Football is a sport that requires high levels of physical fitness. It demands speed, agility, strength, power and endurance. The components of fitness I wish to improve are my cardio-vascular and muscular endurance. The benefits of these types of fitness attributes are that you are able to perform prolonged intermittent exercise (endurance), exercise at high intensity, sprint, and develop high levels of power (force) when kicking and tackling. The performance potential of a football player can be improved by fitness training, which is generally divided up into aerobic, anaerobic and specific muscle training. Improvements in performance depend upon the training methods used. Frequency, intensity, progressive overload, type of exercise and, specificity and recovery all play a part in determining performance.

During a game the exercise intensity varies continually therefore my P.E.P should be as realistic as possible. Coaches such as Marcello Lippi, formerly at Juventus, are big believers in individual fitness programs as every player has different needs. The physical attributes needed to play either full back or midfield are: Speed: You need to be quick over both long and short distances as you defend in wide areas and make forward runs. The benefits of sprint training are that you are able to provide extra speed and acceleration to reach the ball faster, beat opponents, stay with your opponent or avoid your marker.

Strength/ Balance: You need both strength and balance to prevent yourself being pushed off the ball and so you are able to kick the ball long distances. This is shown by David Beckham who can pass the ball huge distances with excellent accuracy. You need all round body strength whilst playing football because it will help you survive the rough and tumble in situations such as holding the ball up, shielding the ball and during physical contact with other players. The benefits of strength training is that you are able to produce more powerful shooting, higher jumping, harder tackling, longer throwing, injury avoidance and be stronger on the ball.

Cardio-Vascular endurance: Being fit and able to recover quickly is important, so that you still have the energy to make forward runs which could help to create the chances to win the game and to make short bursts of energy for chasing the ball as shown by Roy Keane, who is able to reach level 18 on the multi stage fitness test. The benefits of cardio-vascular training are that you are able to run around the field for 90 mins, as Mafe states. “In a game of football you are running around almost constantly for ninety minutes”

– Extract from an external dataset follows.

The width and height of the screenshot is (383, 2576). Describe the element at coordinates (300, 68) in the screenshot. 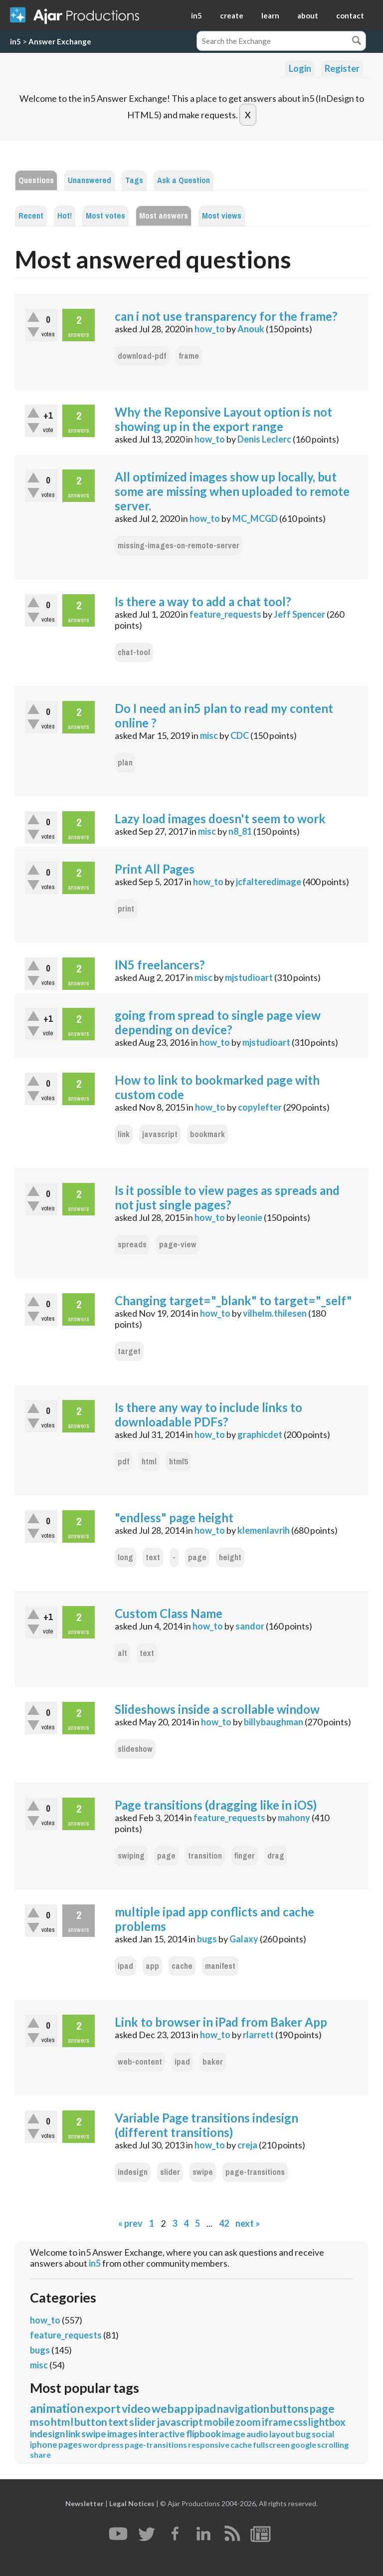

I see `Login` at that location. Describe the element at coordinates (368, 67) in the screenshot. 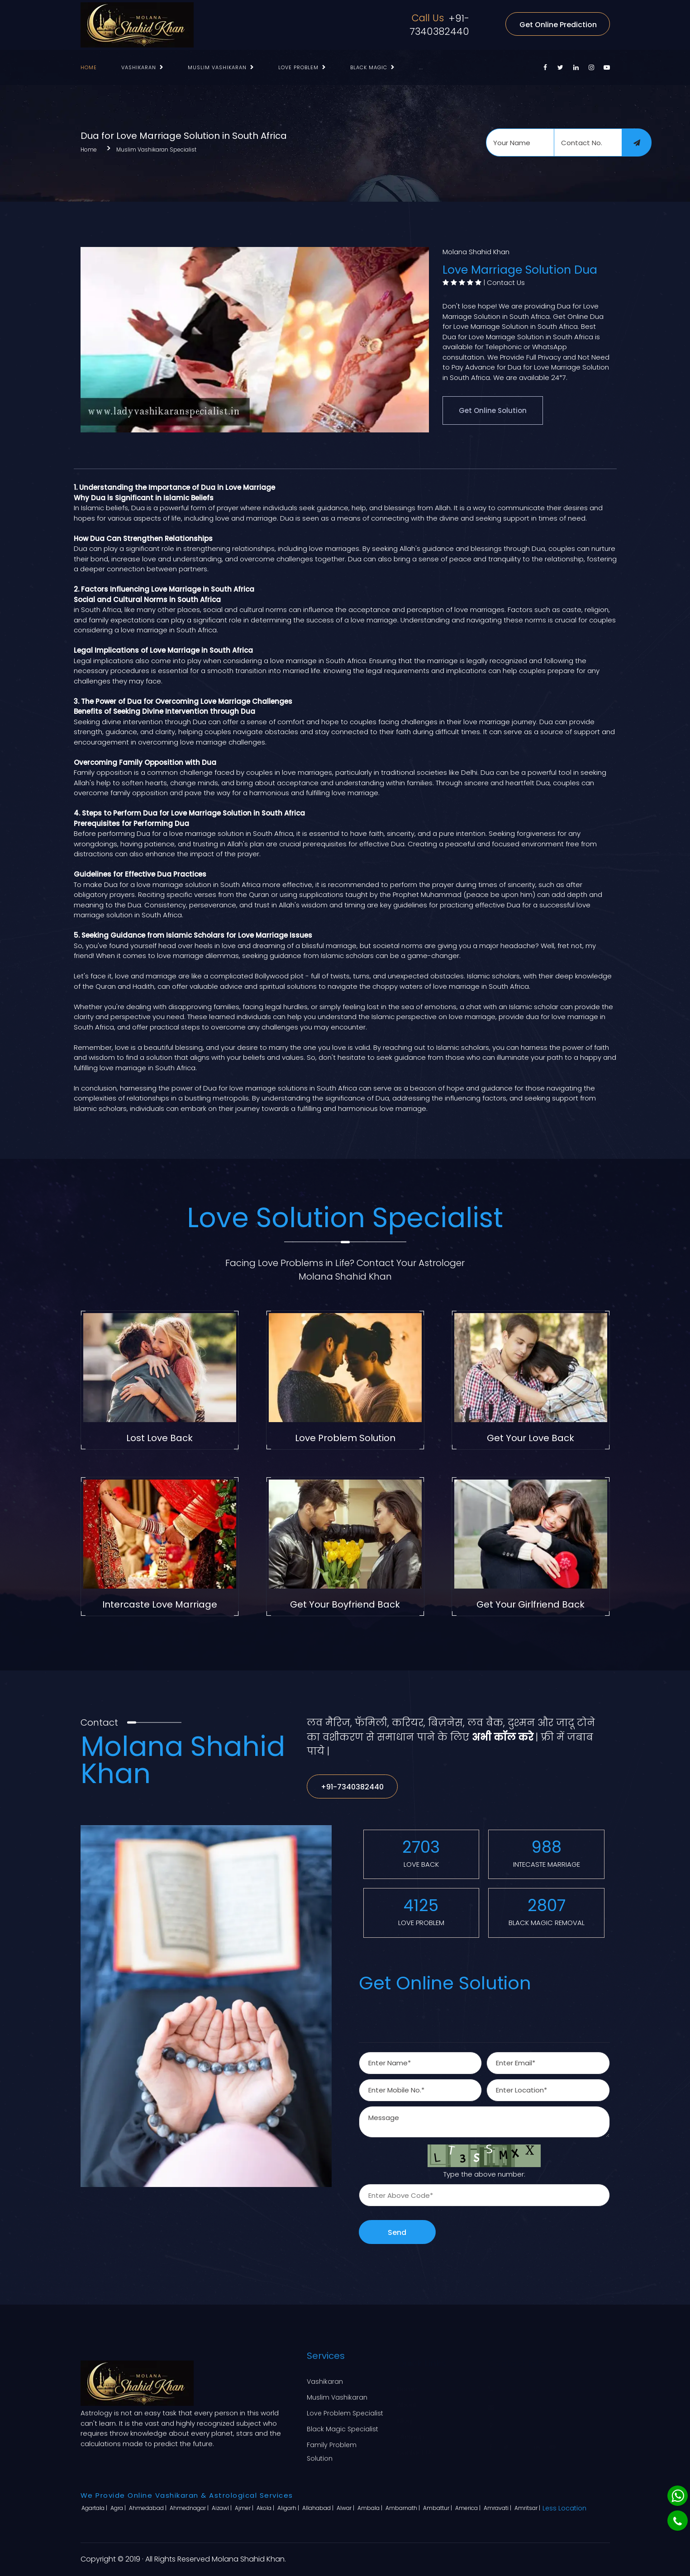

I see `Black Magic` at that location.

Muscular endurance: You need muscular endurance so that when you sprint or have to run for excessive periods of time your muscles are equipped enough to be able to extract the oxygen requirements for that movement. By improving muscular endurance there will be more mitochondria in the muscles, thus improving the ability of the muscle to generate energy. The benefits of muscular endurance training are that it gives you the ability to continue exercise and prevent fatigue, which ultimately hinders performance. Agility: Because football is multi-directional the ability to sprint is essential but equally important is the ability to turn at speed. Combining these two disciplines will improve my game.

When playing football there are three systems at work that provide you with specific types of energy. 1 and 2 are both anaerobic and number 3 is aerobic. 1) The ATP-CP system is for high intensity, short bursts of energy such as sprinting or jumping for headers. Adenosine Triphosphate is resynthesized by phosphocreatine in the muscles to provide energy. Creatine stores are able to resynthesize ATP in this way for about the first ten seconds of activity. 2) The anaerobic glycolysis system (or lactic acid system) is for intermediate bursts of quite high intensity activity. Anaerobic glycolysis produces fuel after the first ten seconds, but results in lactic acid being produced as a waste product. Lactic acid is known to cause fatigue.

3) The aerobic system is for long efforts of low to moderate intensity. After having sprinted hard we have to slow down to recover our breath. In a football match these recovery periods constitute the bulk of the playing time. I have chosen to improve my muscular endurance and my cardio-vascular fitness in football. As I am a winger or full back I need to be able to sprint over long and short distances and still need the energy to recover and last the whole 90 minutes.

My weaknesses are my upper body strength, as outlined in a relatively low score of 30 press-ups in my fitness training. This would help my game especially because I am quite small compared to the majority of other players. Both my muscular endurance and cardio-vascular endurance are not weak but I would like to improve them both because by the end of a challenging match I do suffer from fatigue. I will not incorporate speed training necessarily into my training programme but some of my exercises used to improve the above may help my speed also.

I will improve my endurance by means of circuit training. This involves creating a circuit of exercises, each of which relies on body weight to provide the resistance, rather than machinery. The benefit of this type of exercise is that it is seen as the best form of exercise for children from the ages of eight to seventeen as Ade Mafe states in his book “Football Fitness” (1998). Theorists that oppose strength training for children centre on the problems that can occur when children over train. When you do any kind of resistance exercise, stress is placed on the tendons that attach muscles to bones. In children the bones are still growing so the result of excessive stress can be retardation of growth and/or bony growths around the sites where tendons and bones connect as highlighted on the website www.soccorperformance.org. I am therefore going to use circuit training, which is a safe and effective method of fitness training.

Circuit training is a method of training where the aim is a progressive development of the muscular and respiratory systems. It achieves all round fitness. A circuit usually has 8 to 15 stations, where at each station a different exercise is carried out for a certain amount of time. Circuit training can improve muscular endurance, cardio-vascular endurance, muscular strength, speed and agility. This is perfect for me because it will help improve all the aspects of my fitness that I have stated that I want to improve. My circuit-training programme will be specific to football and will be based over a six-week period. The stations are specifically suited to what is needed to play football. The circuit is specified for an outfield player, as there are no goalkeeping skills involved in this circuit.